Perhaps [the gods] do exist. I want to know why they act as if they don't...
I've been a lover of Terry Pratchett (his books, I mean) for many years now. To me, his books feel like old friends who happen to also be outrageously funny. I've heard critics say his humour is sophmoric, but I think that's just sour grapes. He's a brilliant man. With Nation, he has produced a book which stands out from the rest of his work, a book which allows his trademark wit to be complicated by deep emotion, loss, and the failure of faith. Nation is a coming-of-age story of great sophistication and maturity, yet magically it's also enormously entertaining. Only Pratchett could attain such a balance. I think it is telling that he wrote Nation during the period that he was diagnosed with early onset Alzheimer's disease, a diagnosis which he reacted to with a "sense of loss and abandonment" and great anger. These feelings find plenty of expression in Nation, particularly in the character of Mau, the book's protagonist. Despite it being precisely tuned into its teen audience, this feels to me like a very personal book for Pratchett.

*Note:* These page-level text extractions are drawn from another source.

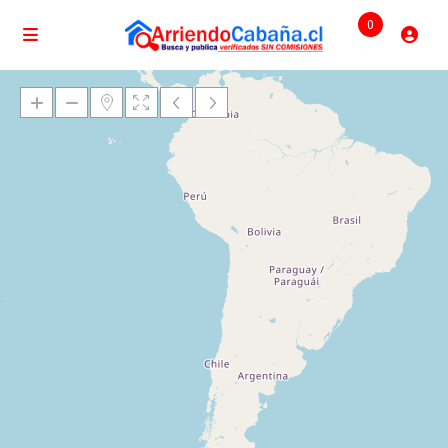
0
Cargando mapas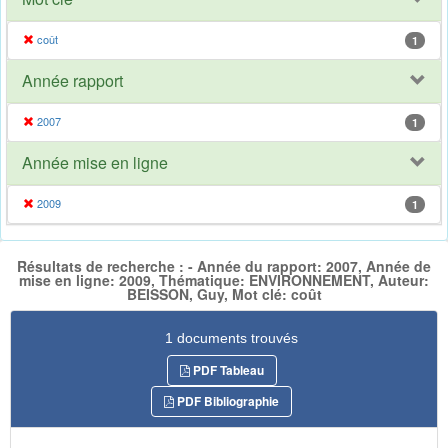
coût
1
Année rapport
2007
1
Année mise en ligne
2009
1
Résultats de recherche : - Année du rapport: 2007, Année de
mise en ligne: 2009, Thématique: ENVIRONNEMENT, Auteur:
BEISSON, Guy, Mot clé: coût
1 documents trouvés
PDF Tableau
PDF Bibliographie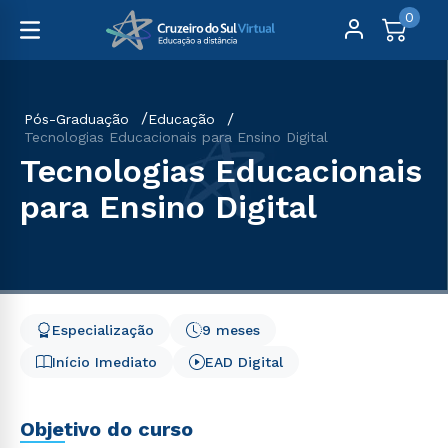
0
Pós-Graduação
Educação
Tecnologias Educacionais para Ensino Digital
Tecnologias Educacionais
para Ensino Digital
Especialização
9 meses
Início Imediato
EAD Digital
Objetivo do curso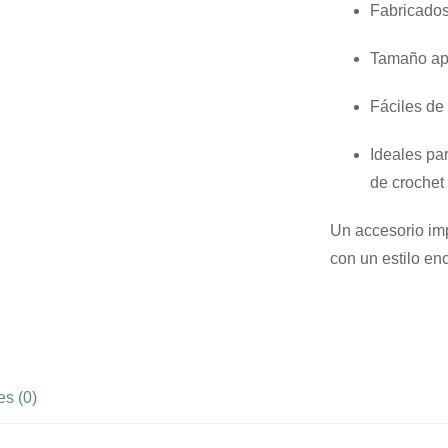
Fabricados 
Tamaño apr
Fáciles de 
Ideales pa
de crochet 
Un accesorio im
con un estilo en
es (0)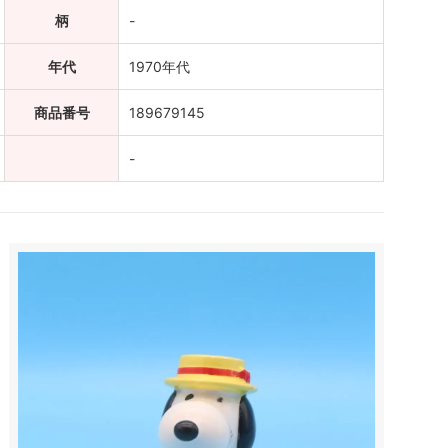
柄
-
年代
1970年代
商品番号
189679145
-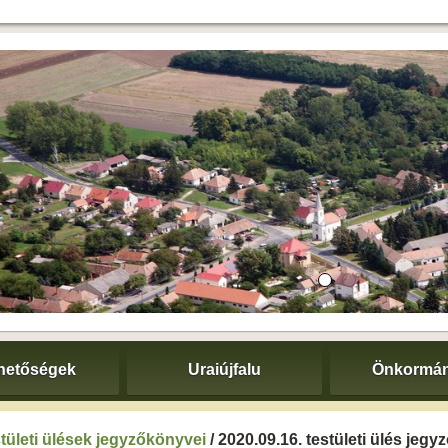
hetőségek
Uraiújfalu
Önkormán
tületi ülések jegyzőkönyvei
/ 2020.09.16. testületi ülés jeg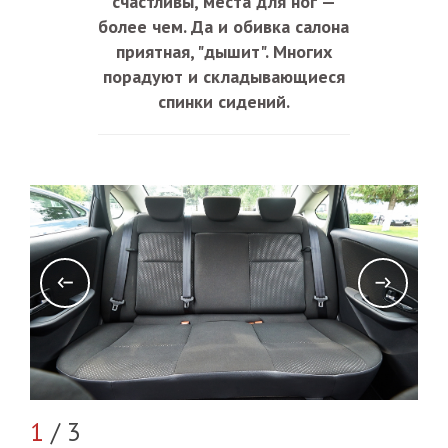
счастливы, места для ног
—
более чем. Да и обивка салона
приятная, "дышит". Многих
порадуют и складывающиеся
спинки сидений.
2
/
1
/ 3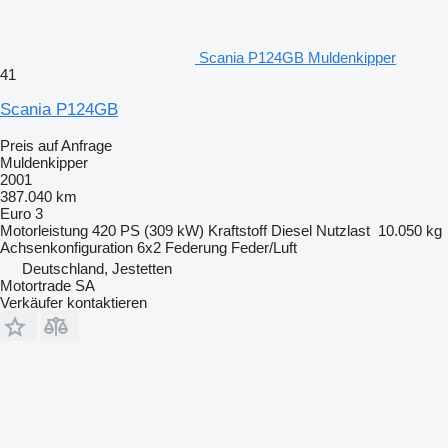
Scania P124GB Muldenkipper
41
Scania P124GB
Preis auf Anfrage
Muldenkipper
2001
387.040 km
Euro 3
Motorleistung
420 PS (309 kW)
Kraftstoff
Diesel
Nutzlast
10.050 kg
Achsenkonfiguration
6x2
Federung
Feder/Luft
Deutschland, Jestetten
Motortrade SA
Verkäufer kontaktieren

The story takes place not in Pratchett's usual discworld, but in a parallel universe to earth, on an island in the Pacific Ocean which the inhabitants refer to as the Nation. Mau is nearing the end of his people's coming-to-manhood rites, which involve being taken to another island and left to build your own canoe and paddle home. Mau leaves his boy soul on the boy's island and will receive a new man soul upon his return to the Nation. But while he is at sea, a tidal wave sweeps over his island and destroys his whole people. The same wave deposits a British passenger vessel on the island, its only survivor a minor royal Mau's age named Daphne. Mau and Daphne, who share no common language or culture, together take on the responsibility of survival, and eventually of reforming the Nation out of the survivors from nearby islands who straggle in. But Mau, according to his people's beliefs, no longer has a soul, and is plunged into a spiritual crisis which causes him to question many things. Why have the old gods failed him? Why do the voices of the grandfathers now deliver such futile guidance? Can he have faith in anything but death?
Thinking: This book contains some. Whether you try it at home is up to you.
Nation has been awarded the L.A. Times book prize for young adult literature.